Thoughts, rants and commentary from a husband, father of five and professional web geek

How to make sure your customers will hate you forever

Posted on August 13th, 2008 in Personal Messages, Rants, Web Services

This morning I was faced with an extraordinary issue when I got to work. We had no network services to our domain name. And apparently I was the one that was supposed to know why this was.

After looking closely at what was happening, and realizing that emails had not been received to our mail server for a time, and that none of our web sites were running, and that users of our VPN were calling complaining that they could not connect to the network for some reason it dawned on my that it was time to check our domain name servers.

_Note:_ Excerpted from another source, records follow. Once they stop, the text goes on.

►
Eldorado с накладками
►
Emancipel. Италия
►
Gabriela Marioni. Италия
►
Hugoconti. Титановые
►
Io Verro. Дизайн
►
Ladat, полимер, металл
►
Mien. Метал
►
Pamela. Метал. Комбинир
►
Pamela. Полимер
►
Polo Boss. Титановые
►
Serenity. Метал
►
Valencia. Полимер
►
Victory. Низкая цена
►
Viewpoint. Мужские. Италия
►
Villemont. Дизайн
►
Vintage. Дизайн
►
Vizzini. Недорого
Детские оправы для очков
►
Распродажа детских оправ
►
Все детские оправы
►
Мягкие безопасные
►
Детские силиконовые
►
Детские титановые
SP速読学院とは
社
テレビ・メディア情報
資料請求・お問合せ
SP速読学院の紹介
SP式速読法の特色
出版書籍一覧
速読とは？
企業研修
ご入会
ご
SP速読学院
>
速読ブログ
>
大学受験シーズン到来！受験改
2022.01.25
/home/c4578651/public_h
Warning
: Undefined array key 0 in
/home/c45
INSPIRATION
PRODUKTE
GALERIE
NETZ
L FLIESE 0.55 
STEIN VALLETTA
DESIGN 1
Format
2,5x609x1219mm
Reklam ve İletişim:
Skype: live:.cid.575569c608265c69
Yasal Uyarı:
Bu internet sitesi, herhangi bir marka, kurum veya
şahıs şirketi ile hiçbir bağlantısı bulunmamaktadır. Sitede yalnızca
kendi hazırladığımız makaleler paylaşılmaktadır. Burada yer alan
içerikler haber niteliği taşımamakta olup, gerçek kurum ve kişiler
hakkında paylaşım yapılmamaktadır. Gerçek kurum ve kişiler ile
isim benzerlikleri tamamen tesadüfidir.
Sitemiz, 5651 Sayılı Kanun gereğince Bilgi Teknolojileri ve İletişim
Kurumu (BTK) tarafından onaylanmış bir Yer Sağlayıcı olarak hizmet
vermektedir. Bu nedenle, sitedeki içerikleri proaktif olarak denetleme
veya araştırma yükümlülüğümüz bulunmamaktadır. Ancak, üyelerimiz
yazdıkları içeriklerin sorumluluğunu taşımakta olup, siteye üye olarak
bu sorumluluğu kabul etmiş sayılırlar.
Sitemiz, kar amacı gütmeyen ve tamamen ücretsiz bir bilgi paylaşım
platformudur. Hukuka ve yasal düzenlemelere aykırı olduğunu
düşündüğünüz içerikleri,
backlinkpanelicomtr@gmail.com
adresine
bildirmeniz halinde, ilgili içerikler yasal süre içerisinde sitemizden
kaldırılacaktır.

A quick look as it was pretty apparent that our name servers zones were completely missing. After a little more time trying to figure out what was happening, and at the same time trying to vindicate myself from savage disciplinary action due to a recent domain name transfer request that has gone horribly awry, I finally came to the conclusion that our domain name provider (and our bandwidth provider) must have gone out of business last night. They have been on their last leg for quite some time and their services have tanked considerably. I figured this was the last leg of their journey into the toilet of despair.

I was wrong.

After following their horrible excuse of a menu system on their call-in support system I got to their new domain name providers (they have sold off every one of their divisions to other companies so I was actually talking to another company). At the same time I decided to call the guy that has been not helping transfer our corporate domain. While on hold with the new company I actually made contact with our current guy. And I found out something interesting: our zone files in their DNS server were removed because of failure to pay a bill.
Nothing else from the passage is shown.